> Records for the exercise:
####
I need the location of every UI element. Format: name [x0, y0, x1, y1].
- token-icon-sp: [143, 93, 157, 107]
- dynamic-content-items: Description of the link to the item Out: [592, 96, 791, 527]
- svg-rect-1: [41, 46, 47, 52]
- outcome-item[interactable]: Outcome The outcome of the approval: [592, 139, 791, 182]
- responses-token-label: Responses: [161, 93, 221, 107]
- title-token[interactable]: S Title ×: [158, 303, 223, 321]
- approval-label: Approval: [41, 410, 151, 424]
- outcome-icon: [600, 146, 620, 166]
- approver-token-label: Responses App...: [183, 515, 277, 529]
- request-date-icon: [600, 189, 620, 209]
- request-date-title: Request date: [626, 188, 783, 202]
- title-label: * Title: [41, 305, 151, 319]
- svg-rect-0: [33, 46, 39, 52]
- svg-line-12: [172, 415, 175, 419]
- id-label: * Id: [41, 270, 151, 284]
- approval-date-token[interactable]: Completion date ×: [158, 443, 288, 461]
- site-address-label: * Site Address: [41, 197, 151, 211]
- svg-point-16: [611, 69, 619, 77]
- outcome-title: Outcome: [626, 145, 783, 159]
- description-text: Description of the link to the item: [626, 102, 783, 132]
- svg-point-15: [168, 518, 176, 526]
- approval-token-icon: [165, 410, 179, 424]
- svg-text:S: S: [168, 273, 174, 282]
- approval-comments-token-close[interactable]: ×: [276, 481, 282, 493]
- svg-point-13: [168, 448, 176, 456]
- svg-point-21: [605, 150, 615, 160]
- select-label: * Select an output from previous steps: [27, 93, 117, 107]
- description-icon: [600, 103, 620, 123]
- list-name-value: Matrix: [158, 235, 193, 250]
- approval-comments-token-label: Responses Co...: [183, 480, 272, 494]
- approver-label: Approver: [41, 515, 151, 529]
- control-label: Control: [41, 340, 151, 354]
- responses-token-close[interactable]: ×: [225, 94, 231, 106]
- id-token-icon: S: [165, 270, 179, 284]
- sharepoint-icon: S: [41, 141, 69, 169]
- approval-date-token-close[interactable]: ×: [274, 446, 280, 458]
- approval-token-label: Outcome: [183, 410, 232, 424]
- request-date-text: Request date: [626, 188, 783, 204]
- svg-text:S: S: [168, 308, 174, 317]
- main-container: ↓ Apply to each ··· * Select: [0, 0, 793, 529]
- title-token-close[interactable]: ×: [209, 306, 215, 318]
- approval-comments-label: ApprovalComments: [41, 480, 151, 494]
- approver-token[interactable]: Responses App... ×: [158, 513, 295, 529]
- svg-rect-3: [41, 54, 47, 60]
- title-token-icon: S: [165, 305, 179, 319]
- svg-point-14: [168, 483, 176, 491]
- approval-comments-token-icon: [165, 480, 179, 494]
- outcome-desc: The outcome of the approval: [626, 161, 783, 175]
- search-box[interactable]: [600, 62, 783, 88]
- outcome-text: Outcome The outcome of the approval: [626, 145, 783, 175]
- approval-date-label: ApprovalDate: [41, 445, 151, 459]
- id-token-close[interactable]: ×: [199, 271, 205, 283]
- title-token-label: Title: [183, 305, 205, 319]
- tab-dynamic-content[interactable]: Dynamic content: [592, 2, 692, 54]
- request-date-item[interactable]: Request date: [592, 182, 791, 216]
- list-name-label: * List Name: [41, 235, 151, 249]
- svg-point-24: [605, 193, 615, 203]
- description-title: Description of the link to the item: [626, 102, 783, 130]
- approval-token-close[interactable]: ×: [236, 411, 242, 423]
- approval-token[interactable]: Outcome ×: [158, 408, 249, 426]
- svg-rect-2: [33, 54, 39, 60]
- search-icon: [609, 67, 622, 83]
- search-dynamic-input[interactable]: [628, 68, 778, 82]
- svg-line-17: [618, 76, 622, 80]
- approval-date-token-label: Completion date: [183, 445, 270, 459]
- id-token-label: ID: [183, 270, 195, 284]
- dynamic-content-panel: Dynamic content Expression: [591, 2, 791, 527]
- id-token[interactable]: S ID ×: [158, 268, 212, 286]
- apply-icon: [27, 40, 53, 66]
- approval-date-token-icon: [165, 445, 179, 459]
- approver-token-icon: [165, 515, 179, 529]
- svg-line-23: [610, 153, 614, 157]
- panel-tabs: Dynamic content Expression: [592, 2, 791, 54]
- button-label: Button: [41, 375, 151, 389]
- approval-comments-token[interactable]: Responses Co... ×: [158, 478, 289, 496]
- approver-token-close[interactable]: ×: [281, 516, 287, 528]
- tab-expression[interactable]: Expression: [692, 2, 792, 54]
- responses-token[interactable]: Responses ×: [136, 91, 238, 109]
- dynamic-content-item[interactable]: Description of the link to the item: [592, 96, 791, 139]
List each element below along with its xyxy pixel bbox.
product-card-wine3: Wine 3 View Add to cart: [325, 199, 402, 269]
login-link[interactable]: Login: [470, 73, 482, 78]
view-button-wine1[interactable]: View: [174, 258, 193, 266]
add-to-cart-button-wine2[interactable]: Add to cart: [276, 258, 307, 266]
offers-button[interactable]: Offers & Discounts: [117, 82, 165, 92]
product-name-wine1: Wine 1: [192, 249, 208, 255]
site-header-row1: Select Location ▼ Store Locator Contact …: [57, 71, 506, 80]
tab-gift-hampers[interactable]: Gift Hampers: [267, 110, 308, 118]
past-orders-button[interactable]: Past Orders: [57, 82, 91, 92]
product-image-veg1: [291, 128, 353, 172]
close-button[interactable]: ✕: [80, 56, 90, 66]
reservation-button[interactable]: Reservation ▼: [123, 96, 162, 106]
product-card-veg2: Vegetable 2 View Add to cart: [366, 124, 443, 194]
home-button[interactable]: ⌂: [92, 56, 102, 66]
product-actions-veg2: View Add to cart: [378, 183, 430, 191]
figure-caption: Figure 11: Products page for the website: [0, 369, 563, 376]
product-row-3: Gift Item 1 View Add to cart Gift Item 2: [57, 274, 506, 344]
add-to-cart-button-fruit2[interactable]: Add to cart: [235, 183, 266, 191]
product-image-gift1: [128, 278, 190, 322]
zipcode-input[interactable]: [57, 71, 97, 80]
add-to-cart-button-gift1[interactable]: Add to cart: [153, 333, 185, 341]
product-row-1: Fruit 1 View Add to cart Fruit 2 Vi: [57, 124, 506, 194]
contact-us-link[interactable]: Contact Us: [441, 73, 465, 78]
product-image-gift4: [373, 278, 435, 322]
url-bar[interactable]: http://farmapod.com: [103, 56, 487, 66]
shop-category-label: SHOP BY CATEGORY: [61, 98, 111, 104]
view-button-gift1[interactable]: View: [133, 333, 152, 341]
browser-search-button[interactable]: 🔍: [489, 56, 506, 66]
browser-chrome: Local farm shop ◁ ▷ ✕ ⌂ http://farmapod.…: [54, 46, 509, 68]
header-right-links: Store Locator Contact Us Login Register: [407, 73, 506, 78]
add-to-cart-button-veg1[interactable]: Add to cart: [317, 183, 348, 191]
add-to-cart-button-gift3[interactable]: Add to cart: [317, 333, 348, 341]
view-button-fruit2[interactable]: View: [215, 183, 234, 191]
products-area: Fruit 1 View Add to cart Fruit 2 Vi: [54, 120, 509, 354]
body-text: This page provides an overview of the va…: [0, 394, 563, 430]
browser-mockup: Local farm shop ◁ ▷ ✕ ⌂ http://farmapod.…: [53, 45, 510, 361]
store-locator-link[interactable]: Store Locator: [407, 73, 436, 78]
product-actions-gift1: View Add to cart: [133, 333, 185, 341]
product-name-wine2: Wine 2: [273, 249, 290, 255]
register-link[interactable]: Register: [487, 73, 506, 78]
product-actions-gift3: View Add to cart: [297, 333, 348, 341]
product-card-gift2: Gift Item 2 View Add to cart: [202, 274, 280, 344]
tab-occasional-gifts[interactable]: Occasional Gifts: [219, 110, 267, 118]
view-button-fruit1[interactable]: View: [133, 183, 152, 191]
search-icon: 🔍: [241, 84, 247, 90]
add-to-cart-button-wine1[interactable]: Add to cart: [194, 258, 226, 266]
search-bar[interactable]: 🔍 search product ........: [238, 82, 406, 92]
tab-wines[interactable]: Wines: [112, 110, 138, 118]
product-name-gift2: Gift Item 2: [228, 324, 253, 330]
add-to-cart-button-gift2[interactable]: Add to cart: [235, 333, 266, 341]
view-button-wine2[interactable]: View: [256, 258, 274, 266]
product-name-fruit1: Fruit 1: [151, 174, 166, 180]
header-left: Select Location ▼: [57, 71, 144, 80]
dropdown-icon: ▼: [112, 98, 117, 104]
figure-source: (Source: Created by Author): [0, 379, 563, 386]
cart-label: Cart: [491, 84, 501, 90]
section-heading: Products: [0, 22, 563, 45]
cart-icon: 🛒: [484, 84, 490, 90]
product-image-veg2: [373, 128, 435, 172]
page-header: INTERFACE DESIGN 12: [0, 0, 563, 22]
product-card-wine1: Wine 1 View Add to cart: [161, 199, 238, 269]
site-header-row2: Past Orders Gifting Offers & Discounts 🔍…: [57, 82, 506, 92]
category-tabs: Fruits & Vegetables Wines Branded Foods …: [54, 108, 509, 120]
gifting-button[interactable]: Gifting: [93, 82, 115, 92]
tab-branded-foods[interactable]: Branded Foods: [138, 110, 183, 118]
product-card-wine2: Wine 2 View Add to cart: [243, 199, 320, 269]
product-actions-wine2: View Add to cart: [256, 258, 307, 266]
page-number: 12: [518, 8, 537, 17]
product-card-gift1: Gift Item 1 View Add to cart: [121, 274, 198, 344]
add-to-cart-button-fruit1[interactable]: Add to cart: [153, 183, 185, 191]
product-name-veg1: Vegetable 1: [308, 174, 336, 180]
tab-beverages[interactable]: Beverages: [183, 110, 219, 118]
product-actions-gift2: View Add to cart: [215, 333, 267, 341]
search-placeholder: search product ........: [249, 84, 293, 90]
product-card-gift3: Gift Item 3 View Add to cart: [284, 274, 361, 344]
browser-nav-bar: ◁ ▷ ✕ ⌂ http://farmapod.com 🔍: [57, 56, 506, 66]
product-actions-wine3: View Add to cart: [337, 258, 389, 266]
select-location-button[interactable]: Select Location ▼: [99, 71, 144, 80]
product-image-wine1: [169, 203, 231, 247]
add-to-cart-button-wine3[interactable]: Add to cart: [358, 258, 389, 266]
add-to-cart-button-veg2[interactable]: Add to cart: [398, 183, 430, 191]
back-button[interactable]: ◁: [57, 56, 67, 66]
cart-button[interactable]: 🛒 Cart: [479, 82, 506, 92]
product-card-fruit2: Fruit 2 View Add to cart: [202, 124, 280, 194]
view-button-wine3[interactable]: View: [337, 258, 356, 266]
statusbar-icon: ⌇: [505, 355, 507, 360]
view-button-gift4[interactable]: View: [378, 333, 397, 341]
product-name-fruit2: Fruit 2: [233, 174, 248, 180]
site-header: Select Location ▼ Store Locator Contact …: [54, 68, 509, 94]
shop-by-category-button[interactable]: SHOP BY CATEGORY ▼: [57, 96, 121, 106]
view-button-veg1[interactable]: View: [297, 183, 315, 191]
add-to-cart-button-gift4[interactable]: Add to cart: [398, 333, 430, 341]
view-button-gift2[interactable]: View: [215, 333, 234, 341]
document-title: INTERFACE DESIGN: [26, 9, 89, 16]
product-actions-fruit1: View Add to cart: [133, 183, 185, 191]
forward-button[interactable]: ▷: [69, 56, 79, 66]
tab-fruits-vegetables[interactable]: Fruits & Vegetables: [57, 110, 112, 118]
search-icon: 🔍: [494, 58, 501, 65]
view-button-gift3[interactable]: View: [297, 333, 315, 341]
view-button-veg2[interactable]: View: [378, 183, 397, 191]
####
> The problem: Please work out how many lines in the listing above contain the string "Discounts", and answer with that number only.

> Task solution: 2